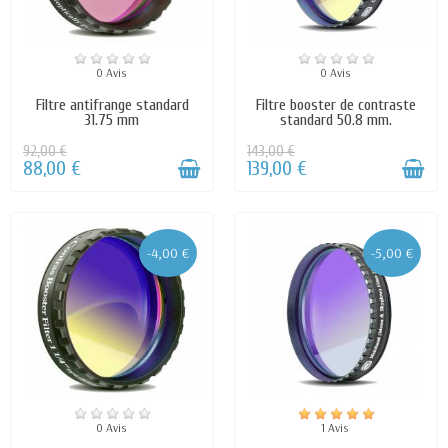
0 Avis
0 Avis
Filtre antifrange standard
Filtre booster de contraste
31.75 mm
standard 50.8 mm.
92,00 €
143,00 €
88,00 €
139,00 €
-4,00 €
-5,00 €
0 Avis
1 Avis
--
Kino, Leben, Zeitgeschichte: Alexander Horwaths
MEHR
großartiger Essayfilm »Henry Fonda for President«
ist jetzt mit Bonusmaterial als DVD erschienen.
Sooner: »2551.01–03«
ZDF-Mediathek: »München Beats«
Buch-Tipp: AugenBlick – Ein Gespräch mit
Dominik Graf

EXERCISE AIM:
Return all lines in the entries above that carry the word "standard".

RESPONSE TO THE EXERCISE:
Filtre antifrange standard
standard 50.8 mm.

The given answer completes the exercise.